I started writing for the DP without ever having written anything, other than school assignments and some bizarre junior high poetry. I did write an Oscar acceptance speech in fourth grade, for best original screenplay, so I guess I had some idea that I liked to write. But I never wrote a screenplay to follow that up, so the acceptance speech was a moot point.

I didn't write again for fun until a year and a half ago. I didn't even start college at Penn. I transferred to Penn after following a guy to another school, which, as everyone will tell you, is an extremely terrible idea. I don't think anyone thought it was a good idea, aside from me. My parents thought it was awful, and that I was ruining my life. Naturally, I disagreed.

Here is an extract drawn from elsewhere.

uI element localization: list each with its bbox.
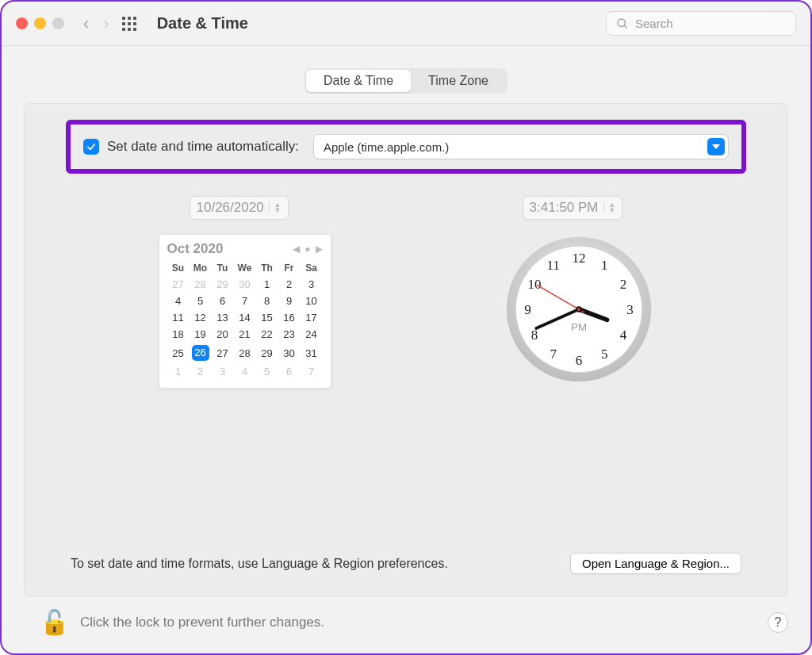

It took me a while to realize that everyone else was right, and when I did, I transferred to Penn. Best decision I've ever made in my life. Aside from being much closer to Cherry Hill, Penn is just fantastic for so many reasons. I love playing trumpet in the Penn Band. I love the people I've met and all of the traditions and opportunities here. And I really love writing this column.

After writing about my Dad's non-Hodgkin's Lymphoma, more than 100 people e-mailed me to get into the bone marrow database. That made me so happy -- I was literally floating the entire day. And if I do nothing else at Penn, I feel like that column would be the one thing I'm the most proud of during my three years. here I also liked eating free food for a week and inviting Amy Gutmann to sleep over with me and hiding hidden messages and -- hell -- I've loved all of them.

But I'm really looking forward to getting my anonymity back for my final semester. If you have any desire at all to become a professional writer -- or you just like to write -- apply to be a columnist for the spring. You don't need any experience. I can't even describe properly what writing my column has meant to me, but I know that it's turned me into a writer -- and it was hilariously fun, even the weeks with three other papers due and Penn Band road trips and existential crises. Coming up with topics is not easy, but it really gets you thinking differently about everything going on around you. And there's really no better feeling that watching people read your writing and laugh.

I'm really grateful for having this space for the past year-and-a-half. I know I want to write in some capacity after college because of this column and because of working for the DP. I don't know what I'm doing in May, but no matter where I'm working or studying, I will write -- hopefully for an audience larger than my immediate family.

Lastly, I really want to thank you all for reading "Perpendicular Harmony" for the past 18 months. Your letters and words of encouragement have been so meaningful, and I'm happy that so many alumni love Penn so much that you still read the DP on a regular basis. I'm sure that's not true everywhere.

You stay classy, Penn. Or write a column. You can't have it both ways, but then again -- would you really want to?

Melody Joy Kramer is a senior English major from Cherry Hill, N.J. Perpendicular Harmony appears on Wednesdays.